Quando esses caras se juntam no Fugazi na segunda metade dos anos 80, prometendo uma mistura de Punk e Reggae, a banda já ganhou status. Os primeiros EP’s (que depois foram compilados no álbum 13 Songs, em 1989), traziam a tal mistura, mas também a bagagem de todas as bandas pregressas dos integrantes. Quando lançaram Repeater (1990) e Steady Diet of Nothing (1991), o Fugazi já era cobiçado pelos principais selos do mundo.

Em 1993, o Rock Alternativo estava no ponto mais alto de popularidade, com lançamentos como In Utero (Nirvana), Last Splash (The Breeders) e do Siamese Dream (The Smashing Pumpkins). O Rock parecia disposto a integrar o Fugazi ao mainstream: a banda crescia em popularidade, seguir uma proposta sonora e assinar com uma gravadora maior parecia ser o caminho menos sinuoso para o sucesso.

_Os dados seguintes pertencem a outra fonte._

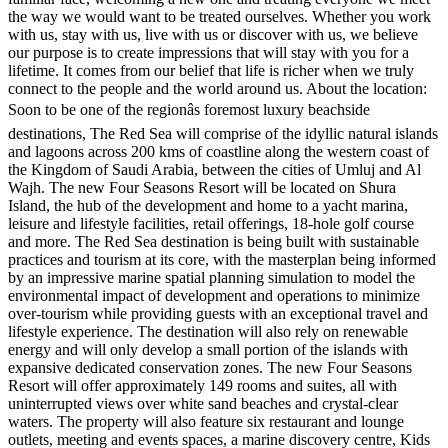
the way we would want to be treated ourselves. Whether you work
with us, stay with us, live with us or discover with us, we believe
our purpose is to create impressions that will stay with you for a
lifetime. It comes from our belief that life is richer when we truly
connect to the people and the world around us. About the location:
Soon to be one of the regionâs foremost luxury beachside
destinations, The Red Sea will comprise of the idyllic natural islands
and lagoons across 200 kms of coastline along the western coast of
the Kingdom of Saudi Arabia, between the cities of Umluj and Al
Wajh. The new Four Seasons Resort will be located on Shura
Island, the hub of the development and home to a yacht marina,
leisure and lifestyle facilities, retail offerings, 18-hole golf course
and more. The Red Sea destination is being built with sustainable
practices and tourism at its core, with the masterplan being informed
by an impressive marine spatial planning simulation to model the
environmental impact of development and operations to minimize
over-tourism while providing guests with an exceptional travel and
lifestyle experience. The destination will also rely on renewable
energy and will only develop a small portion of the islands with
expansive dedicated conservation zones. The new Four Seasons
Resort will offer approximately 149 rooms and suites, all with
uninterrupted views over white sand beaches and crystal-clear
waters. The property will also feature six restaurant and lounge
outlets, meeting and events spaces, a marine discovery centre, Kids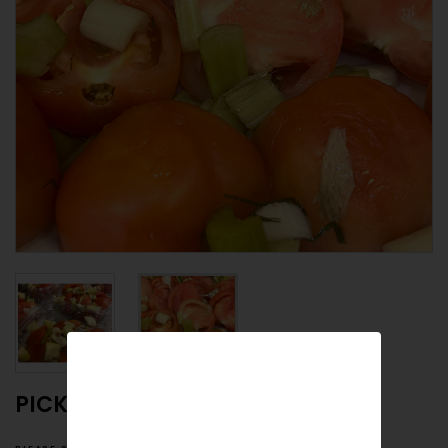
PICKLED RED TOMATOES HALVES
please specify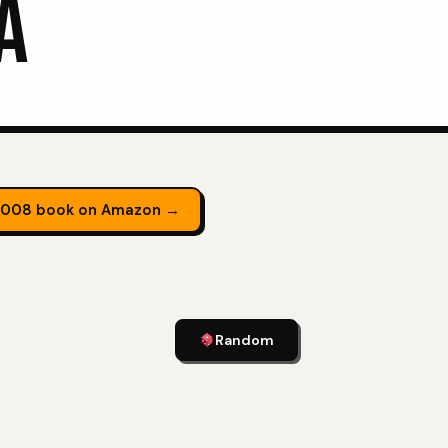
A
2008 book on Amazon →
Random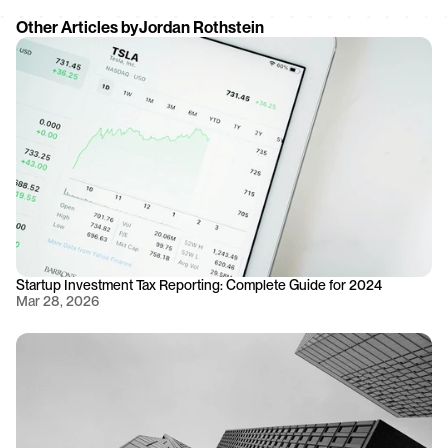
Other Articles by
Jordan Rothstein
Startup Investment Tax Reporting: Complete Guide for 2024
Mar 28, 2026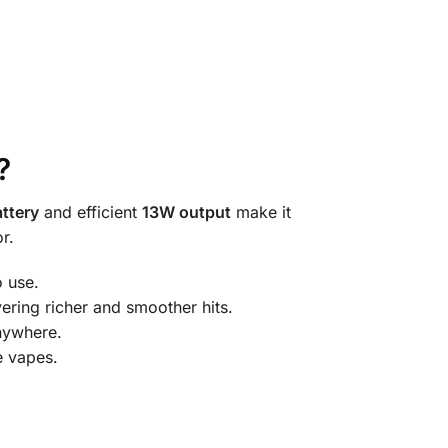
?
ttery
and efficient
13W output
make it
r.
o use.
ering richer and smoother hits.
nywhere.
e vapes.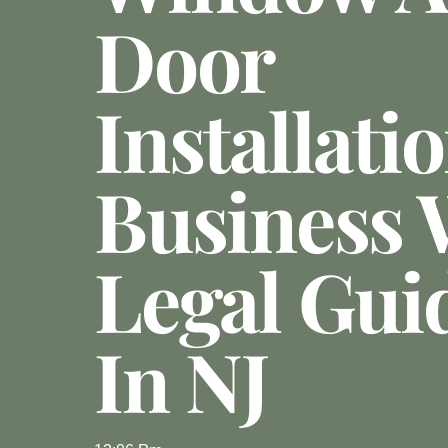
Door
Installati
Business 
Legal Gui
In NJ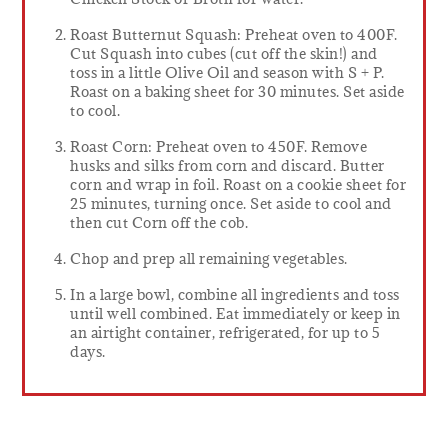
Roast Butternut Squash: Preheat oven to 400F.
Cut Squash into cubes (cut off the skin!) and
toss in a little Olive Oil and season with S + P.
Roast on a baking sheet for 30 minutes. Set aside
to cool.
Roast Corn: Preheat oven to 450F. Remove
husks and silks from corn and discard. Butter
corn and wrap in foil. Roast on a cookie sheet for
25 minutes, turning once. Set aside to cool and
then cut Corn off the cob.
Chop and prep all remaining vegetables.
In a large bowl, combine all ingredients and toss
until well combined. Eat immediately or keep in
an airtight container, refrigerated, for up to 5
days.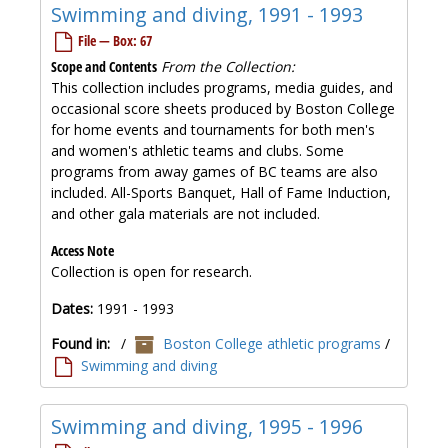
Swimming and diving, 1991 - 1993
File — Box: 67
Scope and Contents
From the Collection:
This collection includes programs, media guides, and
occasional score sheets produced by Boston College
for home events and tournaments for both men's
and women's athletic teams and clubs. Some
programs from away games of BC teams are also
included. All-Sports Banquet, Hall of Fame Induction,
and other gala materials are not included.
Access Note
Collection is open for research.
Dates:
1991 - 1993
Found in:
/
Boston College athletic programs
/
Swimming and diving
Swimming and diving, 1995 - 1996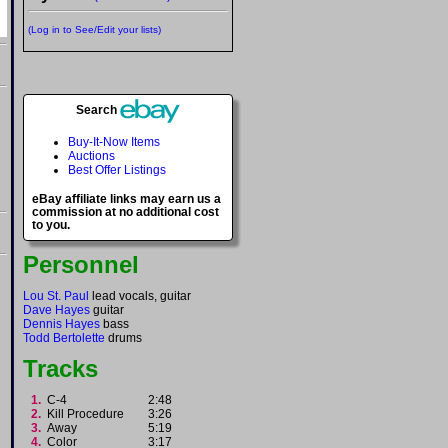
(Log in to See/Edit your lists)
Search
Buy-It-Now Items
Auctions
Best Offer Listings
eBay affiliate links may earn us a
commission at no additional cost
to you.
Personnel
Lou St. Paul
lead vocals, guitar
Dave Hayes
guitar
Dennis Hayes
bass
Todd Bertolette
drums
Tracks
1.
C-4
2:48
2.
Kill Procedure
3:26
3.
Away
5:19
4.
Color
3:17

O burburinho em torno do Fugazi ajudou a banda a chegar a melhores acordos de distribuição. Desta forma, foi salutar ao grupo permanecer independente e com acessos, promovendo seu DIY da forma mais inspiradora, empreendedora e honesta possível. O Fugazi tornou-se referência de propaganda boca-a-boca, numa época em que não havia internet.

Para se ter uma ideia do poderio da propaganda do Fugazi, eles recusaram estar no cast do Lollapalooza, o principal festival de música alternativa dos EUA, numa espécie de protesto pelos altos valores dos ingressos, além de tabelar seus discos e merchandisings a preços acessíveis.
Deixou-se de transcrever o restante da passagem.